## Goal of the exercise
Please copy the data exactly as it stands, minus the images.

(Records from a data source)

[Start of section]

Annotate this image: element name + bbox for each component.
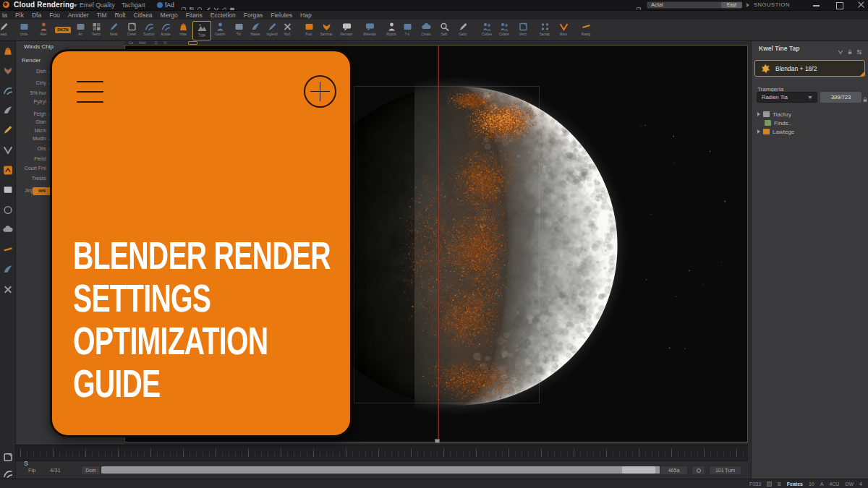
brush-tool-icon[interactable] (2, 124, 14, 136)
pill-tool-icon[interactable] (2, 244, 14, 256)
timeline-marker-handle[interactable] (435, 439, 440, 443)
lock-icon[interactable] (847, 45, 853, 58)
range-button[interactable]: 465a (660, 466, 688, 475)
minimize-button[interactable] (812, 0, 822, 10)
tool-cretet[interactable]: Cretet (122, 21, 141, 40)
tool-wars[interactable]: Wars (554, 21, 573, 40)
tool-recrawr[interactable]: Recrawr (337, 21, 356, 40)
tool-gaizy[interactable]: Gaizy (454, 21, 472, 40)
menu-item-forgas[interactable]: Forgas (244, 11, 263, 20)
timeline-ruler[interactable] (16, 445, 748, 461)
tool-gawint[interactable]: Gawint (210, 21, 229, 40)
tool-unde[interactable]: Unde (14, 21, 33, 40)
setting-label: Michi (16, 128, 46, 133)
titlebar-menu-tachgart[interactable]: Tachgart (122, 0, 145, 10)
menu-icon[interactable] (856, 45, 862, 58)
tool-coldes[interactable]: Coldes (477, 21, 496, 40)
ring-tool-icon[interactable] (2, 205, 14, 216)
tool-colater[interactable]: Colater (495, 21, 514, 40)
active-tool-icon[interactable] (2, 165, 14, 176)
stamp-tool-icon[interactable] (2, 452, 14, 463)
fad-icon[interactable] (157, 2, 163, 8)
hamburger-menu-icon[interactable] (77, 81, 103, 106)
object-item[interactable]: Blendan + 18/2 (754, 60, 865, 77)
menu-item-hap[interactable]: Hap (300, 11, 312, 20)
menu-item-ecctetlon[interactable]: Ecctetlon (210, 11, 236, 20)
tool-dkzn[interactable]: DKZN (54, 21, 72, 40)
colater-icon (499, 22, 510, 32)
fip-label: Fip (28, 467, 35, 474)
tool-rawig[interactable]: Rawig (576, 21, 595, 40)
resolution-field[interactable]: 399/723 (820, 92, 861, 103)
timeline-scrubber-segment[interactable] (622, 466, 655, 474)
material-dropdown[interactable]: Radien Tia (757, 92, 817, 103)
card-title: BLENDER RENDER SETTINGS OPTIMIZATION GUI… (73, 234, 391, 405)
knife-tool-icon[interactable] (2, 145, 14, 156)
clamp-tool-icon[interactable] (2, 284, 14, 296)
tool-label: eapt (0, 32, 12, 35)
lock-icon[interactable] (862, 93, 868, 100)
tool-nurl[interactable]: Nurl (278, 21, 297, 40)
plus-button[interactable] (304, 75, 336, 108)
main-toolbar: eaptUndeAlterDKZNAriTesnoNelalCretetSyst… (0, 20, 868, 41)
left-panel-tab[interactable]: Winds Chip (24, 43, 54, 50)
tree-item-finds-[interactable]: Finds.. (765, 120, 791, 127)
tree-caret-icon[interactable] (757, 112, 760, 116)
wrench-tool-icon[interactable] (2, 85, 14, 97)
tool-inias[interactable]: Inias (174, 21, 192, 40)
end-frame-button[interactable]: 101 Tum (709, 466, 741, 475)
menubar: taPlkDfaFouAnviderTiMRoltCitlseaMergoFit… (0, 10, 868, 20)
unde-icon (19, 22, 30, 32)
dcm-button[interactable]: Dcm (81, 466, 101, 475)
tool-nelal[interactable]: Nelal (104, 21, 123, 40)
tool-alter[interactable]: Alter (34, 21, 53, 40)
close-button[interactable] (856, 0, 867, 10)
tool-cinars[interactable]: Cinars (417, 21, 435, 40)
tree-caret-icon[interactable] (757, 129, 760, 134)
tool-tesno[interactable]: Tesno (87, 21, 106, 40)
menu-item-dfa[interactable]: Dfa (32, 11, 41, 20)
tree-item-lawtege[interactable]: Lawtege (757, 129, 794, 136)
tool-verct[interactable]: Verct (514, 21, 532, 40)
tool-acwite[interactable]: Acwite (156, 21, 175, 40)
menu-item-anvider[interactable]: Anvider (68, 11, 89, 20)
maximize-button[interactable] (835, 0, 845, 10)
fad-label: fAd (165, 0, 174, 10)
tool-sailt[interactable]: Sailt (435, 21, 454, 40)
menu-item-mergo[interactable]: Mergo (161, 11, 178, 20)
statusbar: F033BFeates10A4CUDW4 (0, 479, 868, 488)
tool-saorap[interactable]: Saorap (535, 21, 554, 40)
tool-sammat[interactable]: Sammat (317, 21, 336, 40)
tool-tyga[interactable]: Tyga (192, 21, 211, 40)
menu-item-plk[interactable]: Plk (15, 11, 24, 20)
tree-node-icon (765, 120, 771, 126)
right-panel-header-icons (838, 45, 862, 58)
menu-item-tim[interactable]: TiM (97, 11, 107, 20)
jet-tool-icon[interactable] (2, 264, 14, 275)
menu-item-fitans[interactable]: Fitans (186, 11, 203, 20)
menu-item-rolt[interactable]: Rolt (114, 11, 125, 20)
search-button[interactable]: East (721, 2, 742, 8)
status-square-icon (767, 481, 772, 487)
hand-tool-icon[interactable] (2, 105, 14, 116)
tool-t-it[interactable]: T-it (398, 21, 417, 40)
titlebar-menu-quality[interactable]: Emef Quality (80, 0, 115, 10)
jinji-value-chip[interactable]: WN (33, 187, 51, 195)
pin-icon[interactable] (838, 45, 843, 58)
tool-eapt[interactable]: eapt (0, 21, 13, 40)
drill-tool-icon[interactable] (2, 65, 14, 77)
rypick-icon (386, 22, 397, 32)
menu-item-ta[interactable]: ta (2, 11, 7, 20)
tool-fust[interactable]: Fust (299, 21, 318, 40)
menu-item-fielutes[interactable]: Fielutes (271, 11, 292, 20)
menu-item-citlsea[interactable]: Citlsea (134, 11, 153, 20)
loop-button[interactable] (692, 466, 705, 475)
title-caret-icon[interactable] (73, 4, 77, 7)
tool-wetends[interactable]: Wetends (360, 21, 379, 40)
tree-item-tiachry[interactable]: Tiachry (757, 111, 791, 119)
menu-item-fou[interactable]: Fou (49, 11, 60, 20)
move-tool-icon[interactable] (2, 46, 14, 57)
timeline-scrubber[interactable] (101, 466, 662, 474)
shoe-tool-icon[interactable] (2, 224, 14, 236)
setting-label: Mudin (16, 136, 46, 141)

[End of section]

## Answer below
Annotate this image: element name + bbox for each component.
brush-tool-icon[interactable] (2, 124, 14, 136)
pill-tool-icon[interactable] (2, 244, 14, 256)
timeline-marker-handle[interactable] (435, 439, 440, 443)
lock-icon[interactable] (847, 45, 853, 58)
range-button[interactable]: 465a (660, 466, 688, 475)
minimize-button[interactable] (812, 0, 822, 10)
tool-cretet[interactable]: Cretet (122, 21, 141, 40)
tool-wars[interactable]: Wars (554, 21, 573, 40)
tool-recrawr[interactable]: Recrawr (337, 21, 356, 40)
tool-gaizy[interactable]: Gaizy (454, 21, 472, 40)
menu-item-forgas[interactable]: Forgas (244, 11, 263, 20)
timeline-ruler[interactable] (16, 445, 748, 461)
tool-gawint[interactable]: Gawint (210, 21, 229, 40)
tool-unde[interactable]: Unde (14, 21, 33, 40)
setting-label: Michi (16, 128, 46, 133)
titlebar-menu-tachgart[interactable]: Tachgart (122, 0, 145, 10)
menu-icon[interactable] (856, 45, 862, 58)
tool-coldes[interactable]: Coldes (477, 21, 496, 40)
ring-tool-icon[interactable] (2, 205, 14, 216)
tool-colater[interactable]: Colater (495, 21, 514, 40)
active-tool-icon[interactable] (2, 165, 14, 176)
stamp-tool-icon[interactable] (2, 452, 14, 463)
fad-icon[interactable] (157, 2, 163, 8)
hamburger-menu-icon[interactable] (77, 81, 103, 106)
object-item[interactable]: Blendan + 18/2 (754, 60, 865, 77)
menu-item-hap[interactable]: Hap (300, 11, 312, 20)
menu-item-ecctetlon[interactable]: Ecctetlon (210, 11, 236, 20)
tool-dkzn[interactable]: DKZN (54, 21, 72, 40)
colater-icon (499, 22, 510, 32)
fip-label: Fip (28, 467, 35, 474)
tool-rawig[interactable]: Rawig (576, 21, 595, 40)
resolution-field[interactable]: 399/723 (820, 92, 861, 103)
timeline-scrubber-segment[interactable] (622, 466, 655, 474)
material-dropdown[interactable]: Radien Tia (757, 92, 817, 103)
card-title: BLENDER RENDER SETTINGS OPTIMIZATION GUI… (73, 234, 391, 405)
knife-tool-icon[interactable] (2, 145, 14, 156)
clamp-tool-icon[interactable] (2, 284, 14, 296)
tool-label: eapt (0, 32, 12, 35)
lock-icon[interactable] (862, 93, 868, 100)
tool-nurl[interactable]: Nurl (278, 21, 297, 40)
plus-button[interactable] (304, 75, 336, 108)
main-toolbar: eaptUndeAlterDKZNAriTesnoNelalCretetSyst… (0, 20, 868, 41)
left-panel-tab[interactable]: Winds Chip (24, 43, 54, 50)
tree-item-finds-[interactable]: Finds.. (765, 120, 791, 127)
tree-caret-icon[interactable] (757, 112, 760, 116)
wrench-tool-icon[interactable] (2, 85, 14, 97)
tool-inias[interactable]: Inias (174, 21, 192, 40)
end-frame-button[interactable]: 101 Tum (709, 466, 741, 475)
menubar: taPlkDfaFouAnviderTiMRoltCitlseaMergoFit… (0, 10, 868, 20)
unde-icon (19, 22, 30, 32)
dcm-button[interactable]: Dcm (81, 466, 101, 475)
tool-nelal[interactable]: Nelal (104, 21, 123, 40)
tool-alter[interactable]: Alter (34, 21, 53, 40)
close-button[interactable] (856, 0, 867, 10)
tool-cinars[interactable]: Cinars (417, 21, 435, 40)
tree-caret-icon[interactable] (757, 129, 760, 134)
tool-tesno[interactable]: Tesno (87, 21, 106, 40)
menu-item-dfa[interactable]: Dfa (32, 11, 41, 20)
tree-item-lawtege[interactable]: Lawtege (757, 129, 794, 136)
tool-verct[interactable]: Verct (514, 21, 532, 40)
tool-acwite[interactable]: Acwite (156, 21, 175, 40)
menu-item-anvider[interactable]: Anvider (68, 11, 89, 20)
maximize-button[interactable] (835, 0, 845, 10)
fad-label: fAd (165, 0, 174, 10)
tool-sailt[interactable]: Sailt (435, 21, 454, 40)
menu-item-mergo[interactable]: Mergo (161, 11, 178, 20)
statusbar: F033BFeates10A4CUDW4 (0, 479, 868, 488)
tool-saorap[interactable]: Saorap (535, 21, 554, 40)
tool-sammat[interactable]: Sammat (317, 21, 336, 40)
tool-tyga[interactable]: Tyga (192, 21, 211, 40)
menu-item-plk[interactable]: Plk (15, 11, 24, 20)
tree-node-icon (765, 120, 771, 126)
right-panel-header-icons (838, 45, 862, 58)
menu-item-tim[interactable]: TiM (97, 11, 107, 20)
jet-tool-icon[interactable] (2, 264, 14, 275)
menu-item-fitans[interactable]: Fitans (186, 11, 203, 20)
menu-item-rolt[interactable]: Rolt (114, 11, 125, 20)
search-button[interactable]: East (721, 2, 742, 8)
status-square-icon (767, 481, 772, 487)
hand-tool-icon[interactable] (2, 105, 14, 116)
tool-t-it[interactable]: T-it (398, 21, 417, 40)
titlebar-menu-quality[interactable]: Emef Quality (80, 0, 115, 10)
jinji-value-chip[interactable]: WN (33, 187, 51, 195)
pin-icon[interactable] (838, 45, 843, 58)
tool-eapt[interactable]: eapt (0, 21, 13, 40)
drill-tool-icon[interactable] (2, 65, 14, 77)
rypick-icon (386, 22, 397, 32)
menu-item-ta[interactable]: ta (2, 11, 7, 20)
tool-fust[interactable]: Fust (299, 21, 318, 40)
menu-item-fielutes[interactable]: Fielutes (271, 11, 292, 20)
menu-item-citlsea[interactable]: Citlsea (134, 11, 153, 20)
loop-button[interactable] (692, 466, 705, 475)
title-caret-icon[interactable] (73, 4, 77, 7)
tool-wetends[interactable]: Wetends (360, 21, 379, 40)
tree-item-tiachry[interactable]: Tiachry (757, 111, 791, 119)
menu-item-fou[interactable]: Fou (49, 11, 60, 20)
move-tool-icon[interactable] (2, 46, 14, 57)
timeline-scrubber[interactable] (101, 466, 662, 474)
shoe-tool-icon[interactable] (2, 224, 14, 236)
setting-label: Mudin (16, 136, 46, 141)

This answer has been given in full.